■ **Recorded data**
-- Opening Marker --

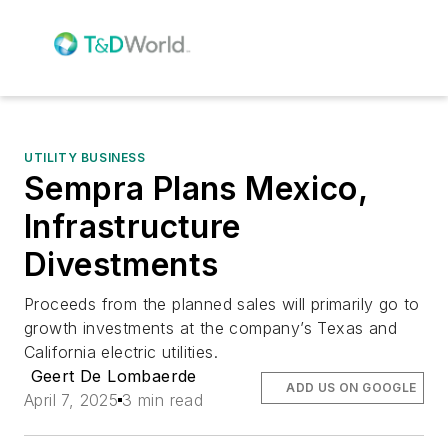
UTILITY BUSINESS
Sempra Plans Mexico,
Infrastructure
Divestments
Proceeds from the planned sales will primarily go to
growth investments at the company’s Texas and
California electric utilities.
Geert De Lombaerde
ADD US ON GOOGLE
April 7, 2025
3 min read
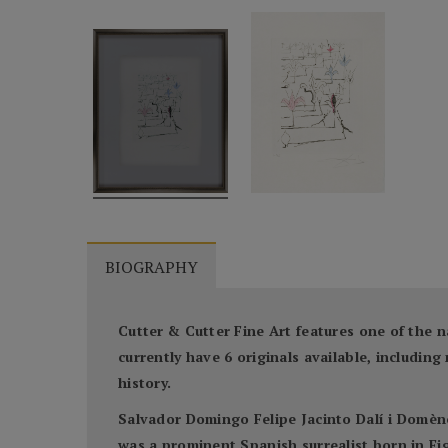
BIOGRAPHY
Cutter & Cutter Fine Art features one of the n
currently have 6 originals available, includi
history.
Salvador Domingo Felipe Jacinto Dalí i Domène
was a prominent Spanish surrealist born in Fig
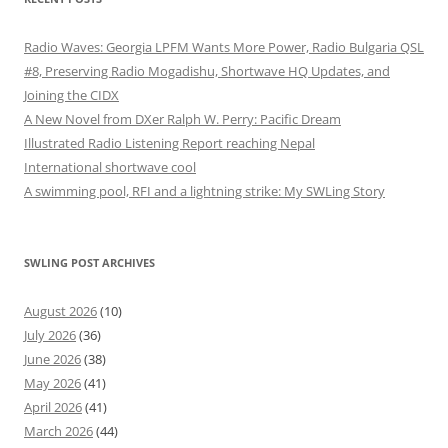
Radio Waves: Georgia LPFM Wants More Power, Radio Bulgaria QSL
#8, Preserving Radio Mogadishu, Shortwave HQ Updates, and
Joining the CIDX
A New Novel from DXer Ralph W. Perry: Pacific Dream
Illustrated Radio Listening Report reaching Nepal
International shortwave cool
A swimming pool, RFI and a lightning strike: My SWLing Story
SWLING POST ARCHIVES
August 2026
(10)
July 2026
(36)
June 2026
(38)
May 2026
(41)
April 2026
(41)
March 2026
(44)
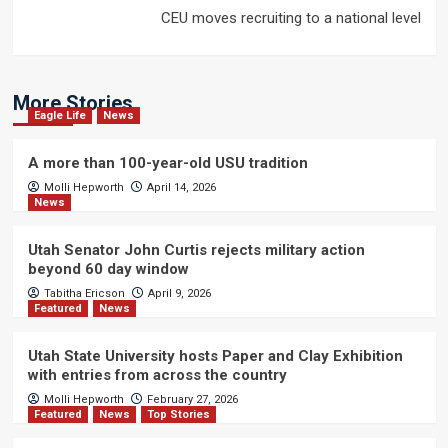
CEU moves recruiting to a national level
More Stories
Eagle Life
News
A more than 100-year-old USU tradition
Molli Hepworth
April 14, 2026
News
Utah Senator John Curtis rejects military action
beyond 60 day window
Tabitha Ericson
April 9, 2026
Featured
News
Utah State University hosts Paper and Clay Exhibition
with entries from across the country
Molli Hepworth
February 27, 2026
Featured
News
Top Stories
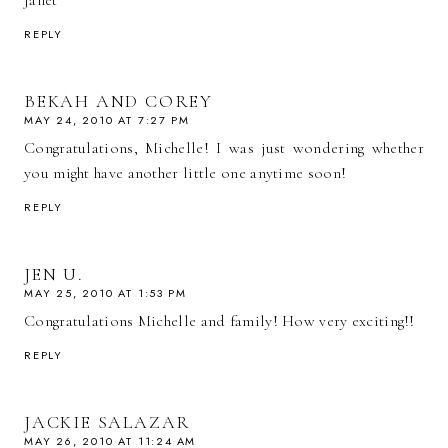
Janet
REPLY
BEKAH AND COREY
MAY 24, 2010 AT 7:27 PM
Congratulations, Michelle! I was just wondering whether
you might have another little one anytime soon!
REPLY
JEN U.
MAY 25, 2010 AT 1:53 PM
Congratulations Michelle and family! How very exciting!!
REPLY
JACKIE SALAZAR
MAY 26, 2010 AT 11:24 AM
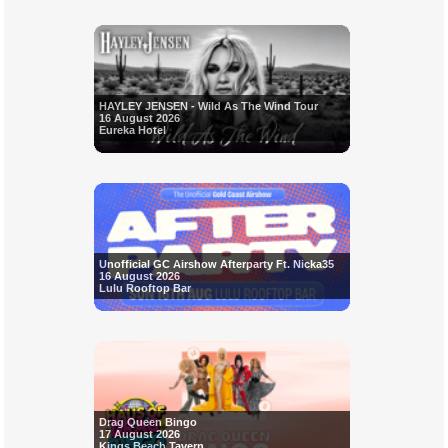
HAYLEY JENSEN - Wild As The Wind Tour
16 August 2026
Eureka Hotel
Unofficial GC Airshow Afterparty Ft. Nicka35
16 August 2026
Lulu Rooftop Bar
Drag Queen Bingo
17 August 2026
Kings Beach Tavern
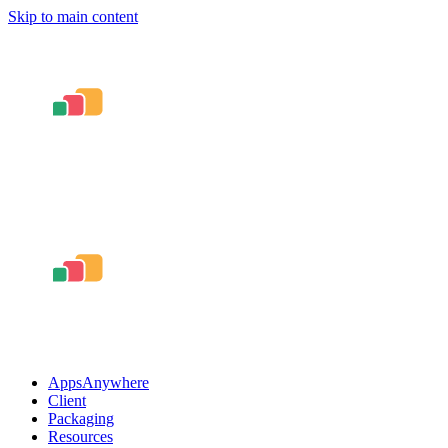
Skip to main content
AppsAnywhere
Client
Packaging
Resources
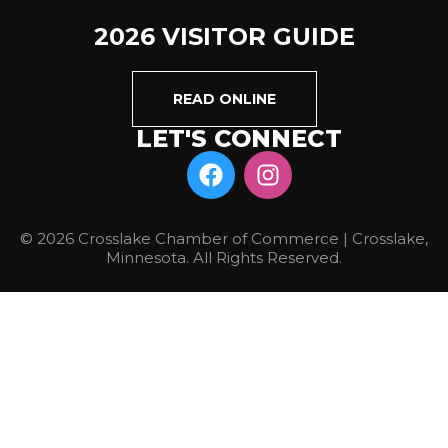
2026 VISITOR GUIDE
READ ONLINE
LET'S CONNECT
© 2026 Crosslake Chamber of Commerce | Crosslake,
Minnesota. All Rights Reserved.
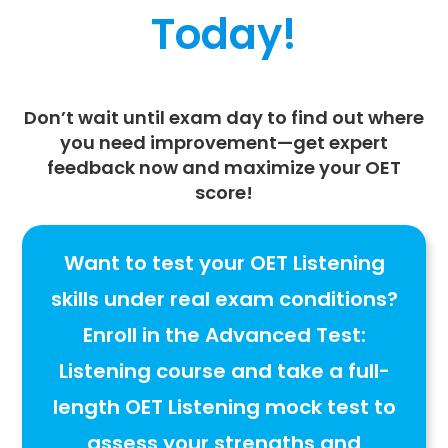
Today!
Don’t wait until exam day to find out where
you need improvement—
get expert
feedback now
and maximize your
OET
score
!
Want to test your OET Listening
skills under real exam conditions?
Enroll in the
Advanced Test:
Listening
course and take a
full-
length OET Listening mock test to
assess your strengths and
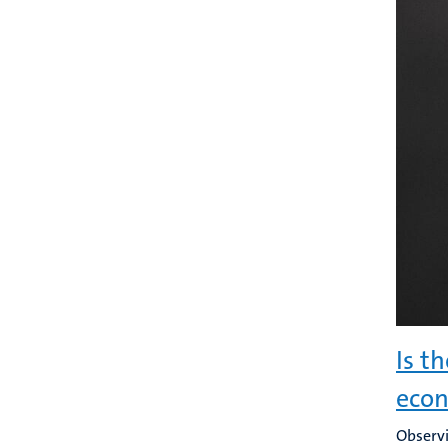
Is t
eco
Observi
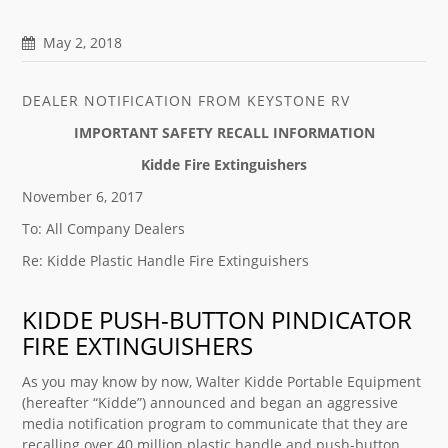
May 2, 2018
DEALER NOTIFICATION FROM KEYSTONE RV
IMPORTANT SAFETY RECALL INFORMATION
Kidde Fire Extinguishers
November 6, 2017
To: All Company Dealers
Re: Kidde Plastic Handle Fire Extinguishers
KIDDE PUSH-BUTTON PINDICATOR
FIRE EXTINGUISHERS
As you may know by now, Walter Kidde Portable Equipment
(hereafter “Kidde”) announced and began an aggressive
media notification program to communicate that they are
recalling over 40 million plastic handle and push-button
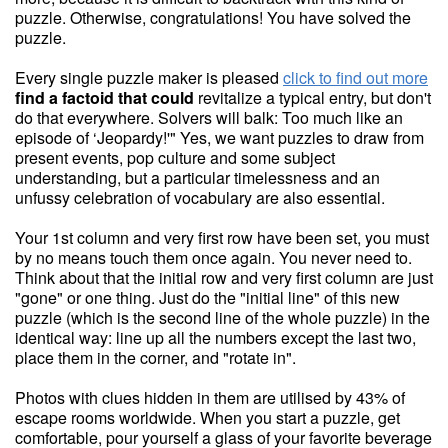
puzzle. Otherwise, congratulations! You have solved the
puzzle.
Every single puzzle maker is pleased
click to find out more
find a factoid that could
revitalize a typical entry, but don't
do that everywhere. Solvers will balk: Too much like an
episode of ‘Jeopardy!'" Yes, we want puzzles to draw from
present events, pop culture and some subject
understanding, but a particular timelessness and an
unfussy celebration of vocabulary are also essential.
Your 1st column and very first row have been set, you must
by no means touch them once again. You never need to.
Think about that the initial row and very first column are just
"gone" or one thing. Just do the "initial line" of this new
puzzle (which is the second line of the whole puzzle) in the
identical way: line up all the numbers except the last two,
place them in the corner, and "rotate in".
Photos with clues hidden in them are utilised by 43% of
escape rooms worldwide. When you start a puzzle, get
comfortable, pour yourself a glass of your favorite beverage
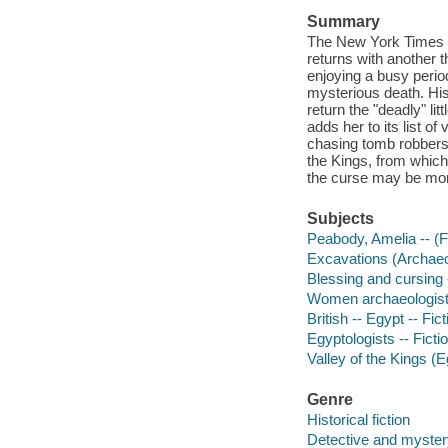
Summary
The New York Times b
returns with another 
enjoying a busy perio
mysterious death. Hi
return the "deadly" li
adds her to its list of
chasing tomb robbers, 
the Kings, from which 
the curse may be more
Subjects
Peabody, Amelia -- (Fi
Excavations (Archaeol
Blessing and cursing -
Women archaeologists
British -- Egypt -- Fict
Egyptologists -- Ficti
Valley of the Kings (Eg
Genre
Historical fiction
Detective and mystery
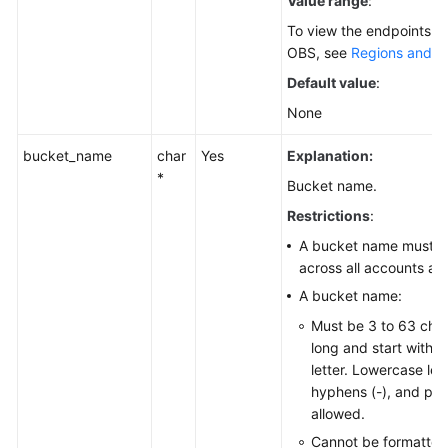
Value range
:
To view the endpoints av
OBS, see
Regions and E
Default value
:
None
bucket_name
char
Yes
Explanation:
*
Bucket name.
Restrictions
:
A bucket name must b
across all accounts an
A bucket name:
Must be 3 to 63 cha
long and start with a 
letter. Lowercase lett
hyphens (-), and peri
allowed.
Cannot be formatted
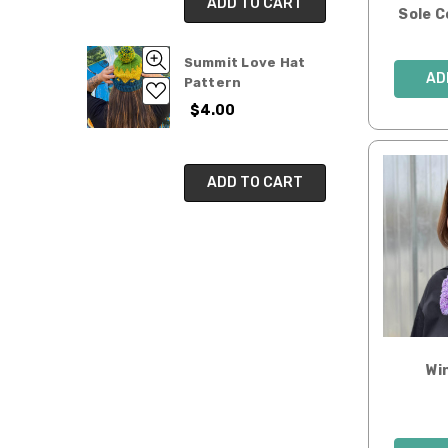
ADD TO CART
Sole 
Summit Love Hat
AD
Pattern
$4.00
ADD TO CART
Wi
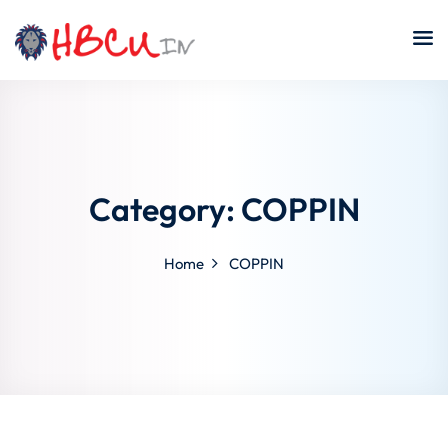
Skip
to
content
Category:
COPPIN
Home
COPPIN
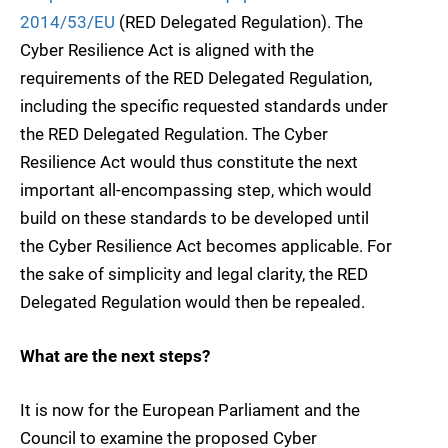
2014/53/EU
(RED Delegated Regulation). The
Cyber Resilience Act is aligned with the
requirements of the RED Delegated Regulation,
including the specific requested standards under
the RED Delegated Regulation. The Cyber
Resilience Act would thus constitute the next
important all-encompassing step, which would
build on these standards to be developed until
the Cyber Resilience Act becomes applicable. For
the sake of simplicity and legal clarity, the RED
Delegated Regulation would then be repealed.
What are the next steps?
It is now for the European Parliament and the
Council to examine the proposed Cyber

-- Closing Marker --

■ **Task description**
For the data above, set down exactly the lines from the line with "escape rooms worldwide." to the line with "British -- Egypt -- Fict", both included, leaving pictures out.

■ **Problem solution**
escape rooms worldwide. When you start a puzzle, get
comfortable, pour yourself a glass of your favorite beverage
Summary
The New York Times b
returns with another 
enjoying a busy perio
mysterious death. Hi
return the "deadly" li
adds her to its list of
chasing tomb robbers, 
the Kings, from which 
the curse may be more
Subjects
Peabody, Amelia -- (Fi
Excavations (Archaeol
Blessing and cursing -
Women archaeologists
British -- Egypt -- Fict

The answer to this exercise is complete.